Никого кругом. И ведь все, все выдумала, все сама выдумала.

А может, ничего нет, только снится… И сейчас она проснется посреди покоса или на мостках в лунном свете.

И никого нет, как на грех. Старуха эта металась, металась, как сажа печная на ветру, и ее унесло. Крикнуть бы… Крикну сейчас. Сейчас… Нет, не кричится. Сил нет. И какой же это сон, раз все вспоминается.

.   .   .   .   .   .   .   .   .   .   .   .   .   .   .   .   .   .   .   .   .   .   .   .   .

…Просто это началось. Просто до глупости.

Люля Трофимова показала ей письмо к нему, к Ванюшу. Его имя на конверте написано. И почерк, Люля сказала, женский. Ну и уговорила вскрыть письмо. Дескать, все равно он-то не узнает, а тебе неплохо, говорит, узнать, что он за птица. Так и сделали. Зашлось сердце, потемнело в глазах.
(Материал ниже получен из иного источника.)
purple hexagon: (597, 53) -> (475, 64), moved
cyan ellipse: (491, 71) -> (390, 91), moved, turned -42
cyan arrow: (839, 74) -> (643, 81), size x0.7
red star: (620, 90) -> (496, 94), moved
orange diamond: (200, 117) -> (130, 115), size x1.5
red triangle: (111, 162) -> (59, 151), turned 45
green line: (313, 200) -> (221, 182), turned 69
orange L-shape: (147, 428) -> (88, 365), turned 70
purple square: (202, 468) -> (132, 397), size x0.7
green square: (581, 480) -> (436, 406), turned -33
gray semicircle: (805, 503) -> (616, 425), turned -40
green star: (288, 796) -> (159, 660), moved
Лучше бы разорвала это письмо на мелкие клочки, да Люля вскрыла аккуратно, умеючи и сама прочитала вслух. От Гали от какой-то. И так там все подробно и бессовестно… и как миловались и встречались, во всем подробно, так и в книгах не пишут и не рассказывают будто. И слова все такие, и места все указаны. И пишет, что ждет его, и выходит, что виделись они вот будто на днях.

Тогда она, Сухви, словно ума лишилась. Люля ее утешала, — дескать, все они, мужики, такие. Нечего и спрашивать с них. Этот еще пока свободный, а женится — чего еще выкомаривать будет, не дай и не приведи господь.
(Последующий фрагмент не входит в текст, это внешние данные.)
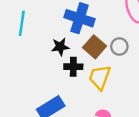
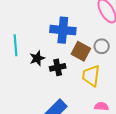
black star: (60, 47) -> (37, 58), moved
black cross: (73, 67) -> (58, 67), moved

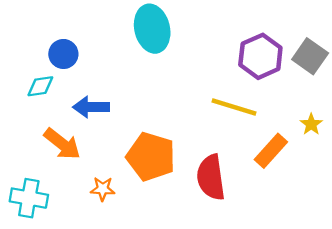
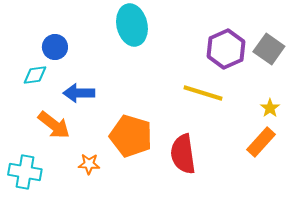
orange rectangle: (271, 151) -> (261, 142), moved

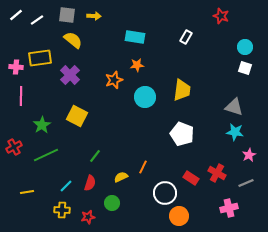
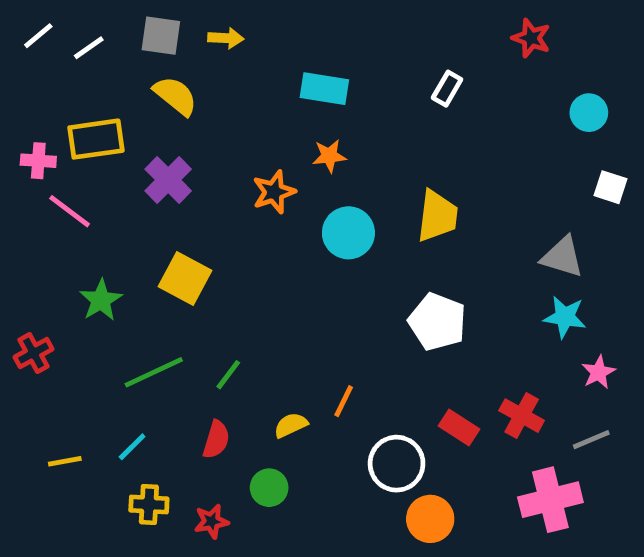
white square: (245, 68) -> (610, 187), moved
pink line: (21, 96) -> (70, 211), moved, turned -54
green line: (46, 155) -> (154, 372), moved
cyan line: (66, 186) -> (132, 447), moved
pink cross: (229, 208) -> (550, 500), size x1.4

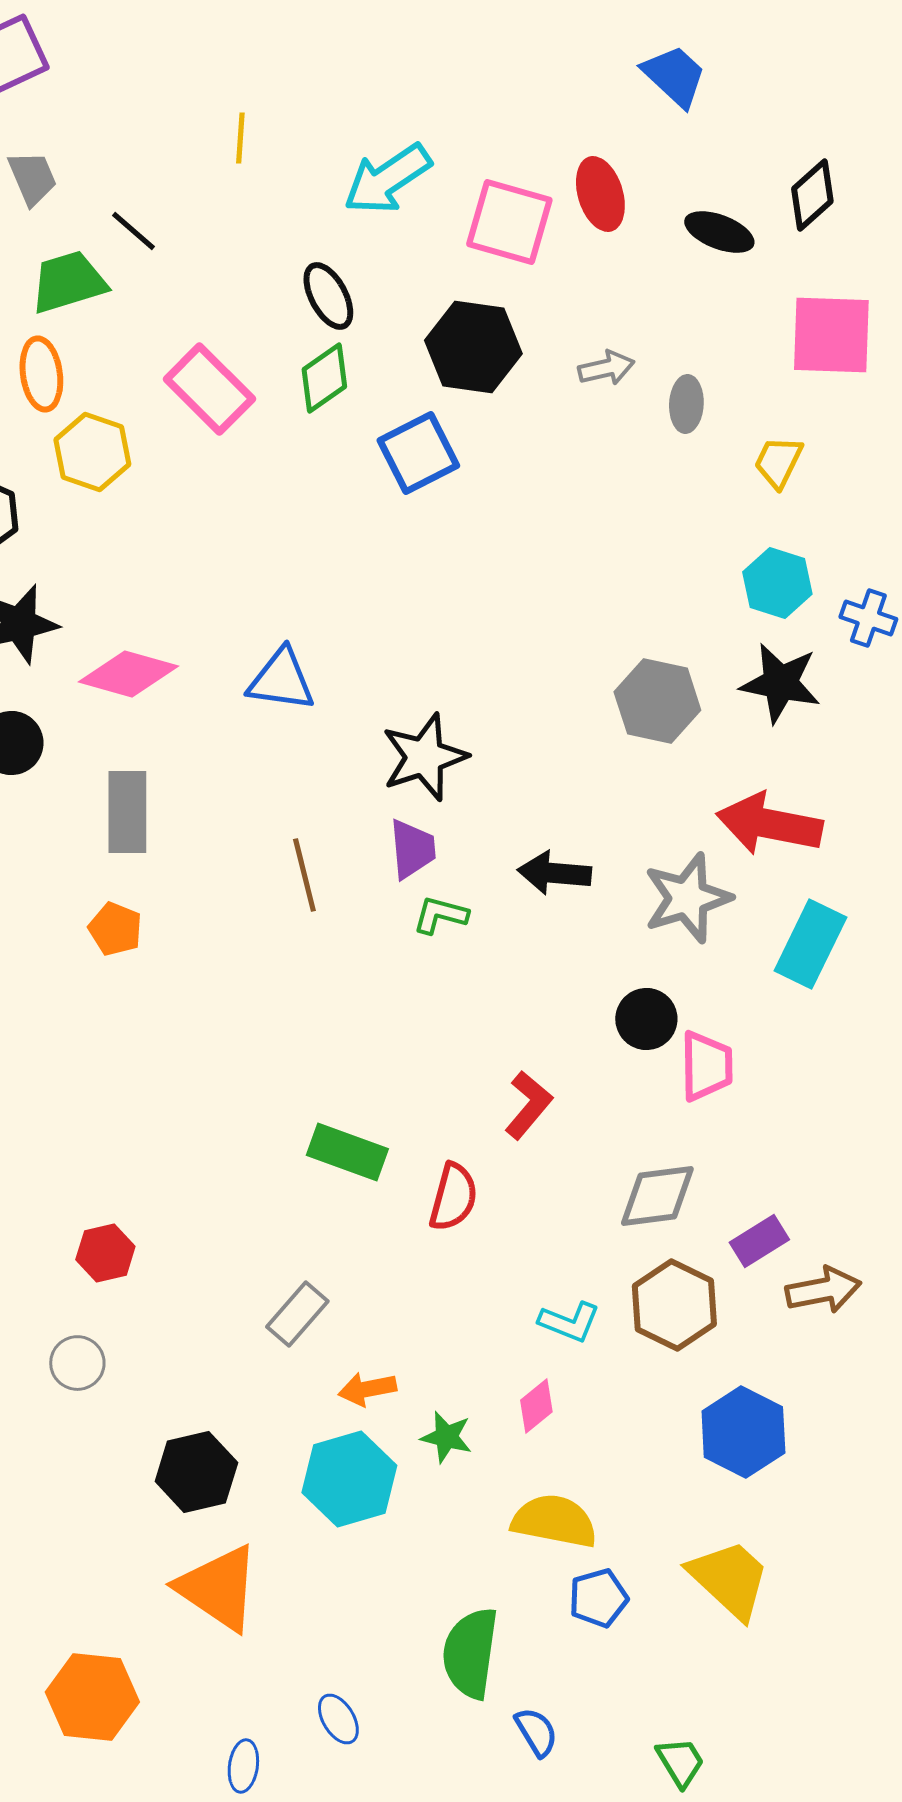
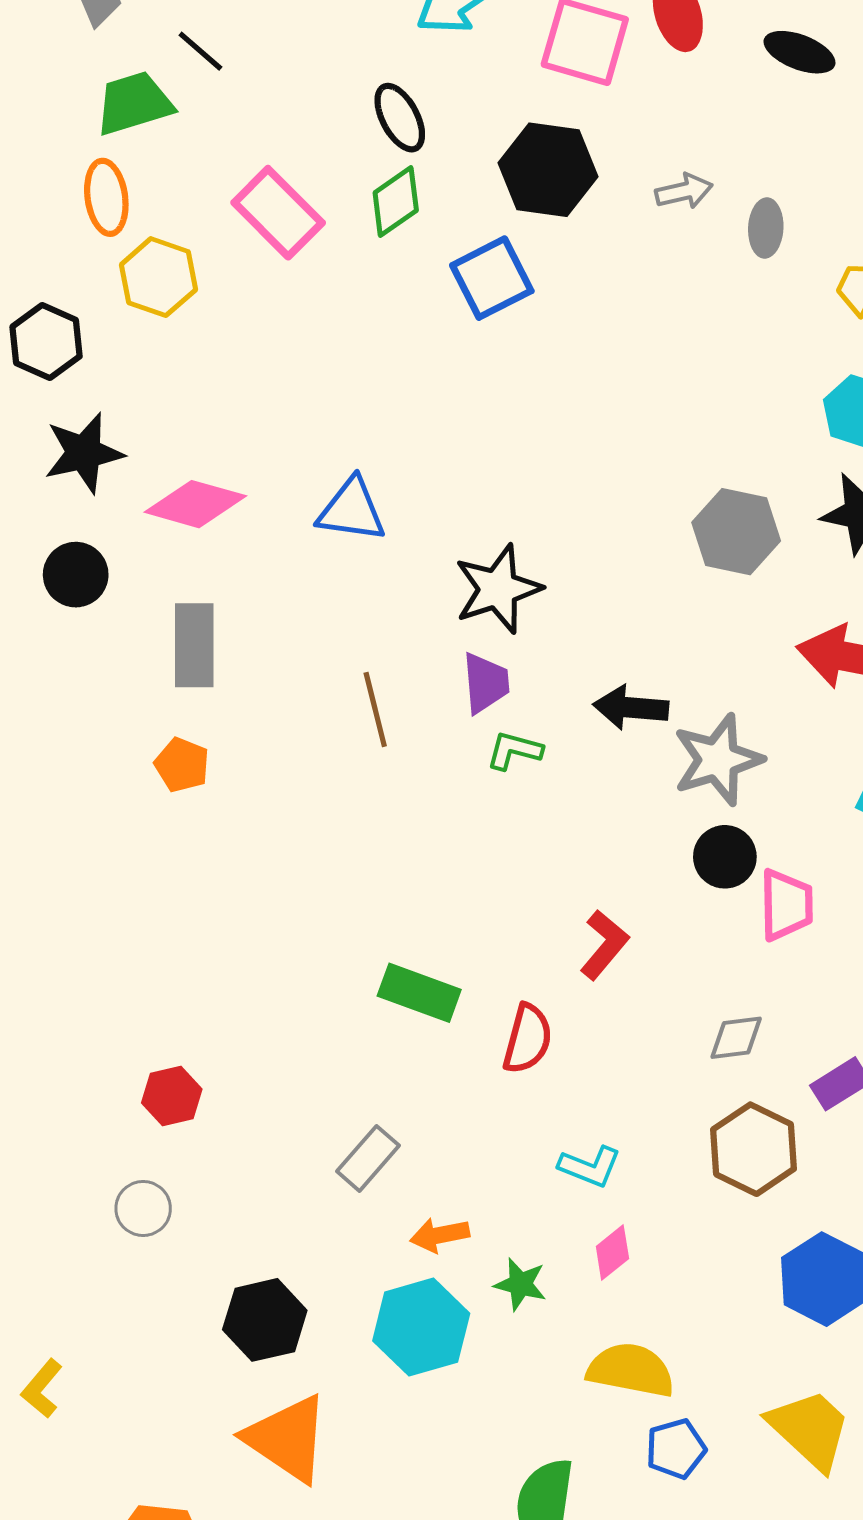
gray star: (687, 898) -> (718, 760), moved
gray diamond: (657, 1196) -> (736, 1038), size x0.7
cyan L-shape: (569, 1322) -> (590, 1167), moved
Сухви тогда слушала и не слышала половины. Одно понимала — случилась страшная подлость. Предали ее.

Хоть ничего решительного в то время Ванюш ей еще не сказал, но все знали и она знала: ничьим он не будет. Только ее будет. А теперь вот оказывается — с другой он. И не грех, говорят, дело молодое, зачем прикидываться…

А она ночи не спала, когда Ванюш болел. Она монисто, бабушкино еще наследство, в городе продала, на лекарства ему деньги истратила. И матери до сих пор не призналась. Вот тебе награда!
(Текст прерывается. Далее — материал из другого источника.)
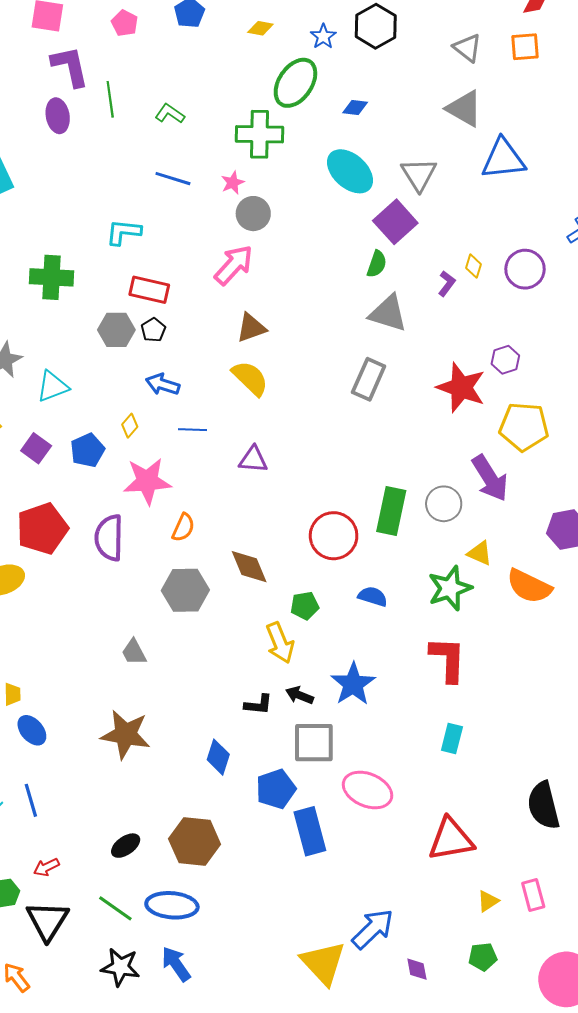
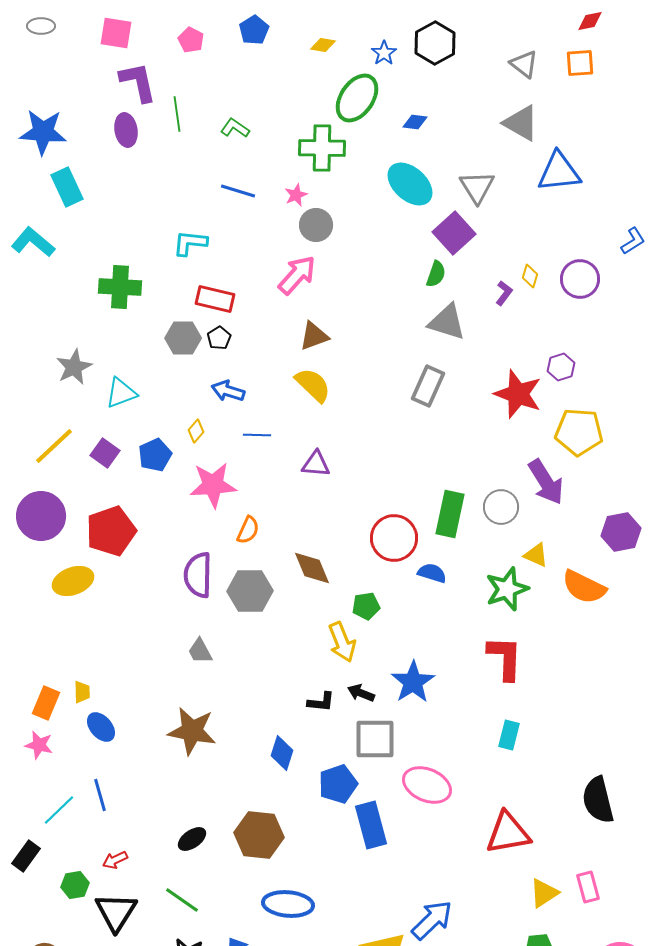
purple semicircle: (109, 538) -> (198, 575), moved
blue semicircle: (373, 596) -> (432, 573), moved
yellow triangle: (488, 901) -> (544, 893), size x1.4
blue ellipse: (172, 905) -> (288, 904), moved

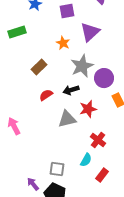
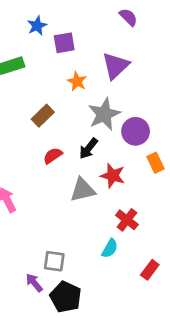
purple square: (67, 11) -> (64, 43), moved
black arrow: (71, 90) -> (88, 148), turned -35
red star: (88, 109) -> (113, 176), turned 30
gray square: (57, 169) -> (54, 261), moved
red rectangle: (102, 175) -> (150, 270), moved

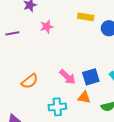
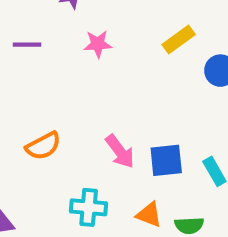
yellow rectangle: (86, 17) -> (179, 39), turned -56
orange triangle: (84, 97) -> (149, 215), moved

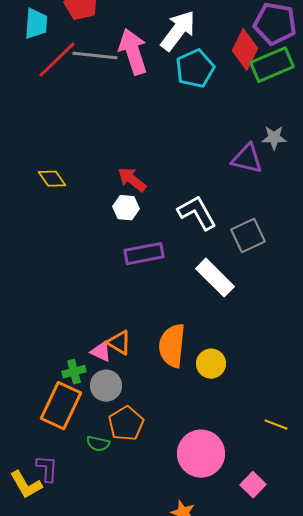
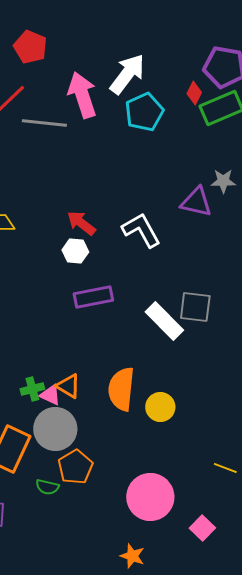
red diamond: (245, 50) -> (194, 93), size x0.6
gray line: (95, 56) -> (44, 123), moved
white L-shape: (197, 213) -> (141, 230), moved
gray square: (248, 236) -> (195, 307), moved, turned 32
green cross: (74, 372) -> (32, 389), moved
gray circle: (106, 386) -> (55, 429), size x1.4

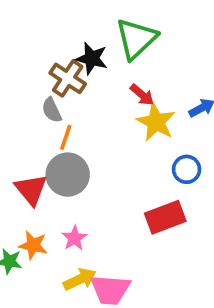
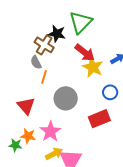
red arrow: (142, 95) -> (85, 53), size x1.5
gray circle: (68, 175) -> (66, 98), moved
pink star: (74, 238) -> (50, 131), size x1.5

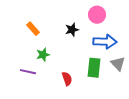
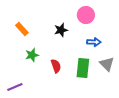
blue arrow: (105, 42) -> (94, 42), size x0.6
purple line: (28, 72) -> (15, 87), moved, turned -35
red semicircle: (67, 79) -> (56, 66), moved

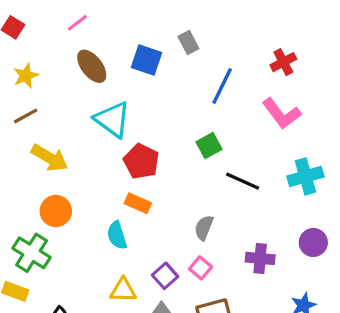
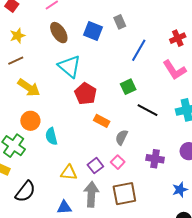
orange rectangle: (138, 203) -> (102, 121), moved
cyan semicircle: (117, 235) -> (51, 136), moved

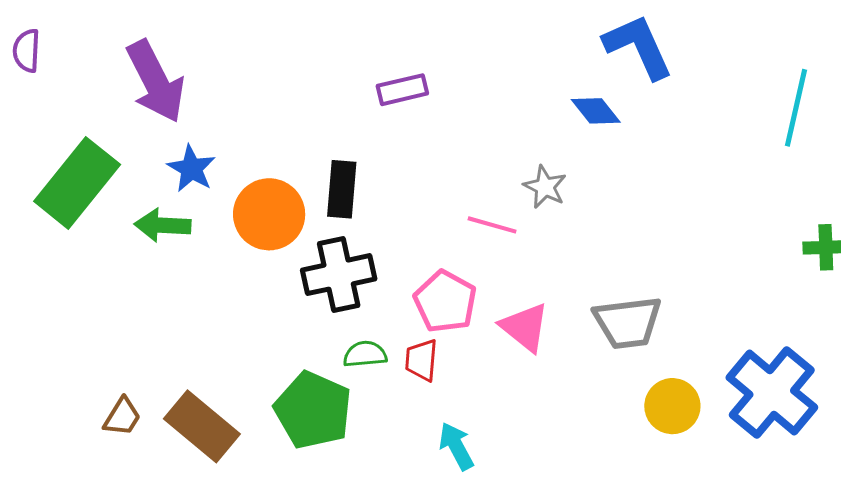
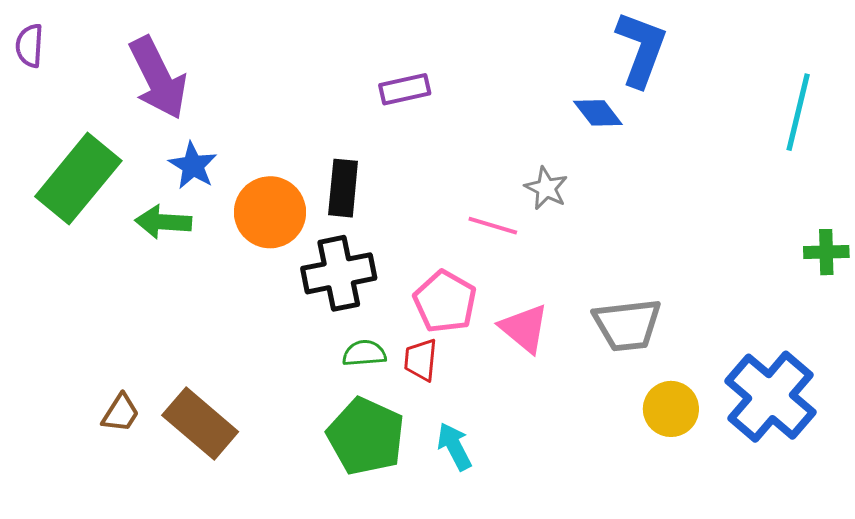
blue L-shape: (638, 46) -> (641, 49), turned 44
green pentagon: (313, 410) -> (366, 436), moved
«И, красотка ты моя, — говорила Люля, — у него в каждой деревне по крале. Это всем известно. Такой-то орел! Разве ему дадут покоя! Парней-то на войне пококали. Вот он и отдувается, бедный. Может, сам не рад. Собой, говоришь, робкий? Так уж надоело ему. А возможно, и сил нет. Знаешь, тут всего понахватаешься. Так и заболеть недолго. А переболеет, уж не тот мужик. Да и что тебе в нем? В навозном жуке? Ты с твоей-то красотой да голосом — куда хочешь, за кого хочешь…»

Убежала Сухви в страхе. Впервые за свои восемнадцать лет такое услышала.

Письмо так и осталось у Люли.

Много тогда Сухви пролила слез. Вспомнит, и лихорадка ее бить начнет. Стала смотреть на всех недоверчиво. На него и не глядела бы. А увидит его — сердце упадет, так вот и покатится. И то ли брезгует им, то ли ненавидит его, то ли любит очень…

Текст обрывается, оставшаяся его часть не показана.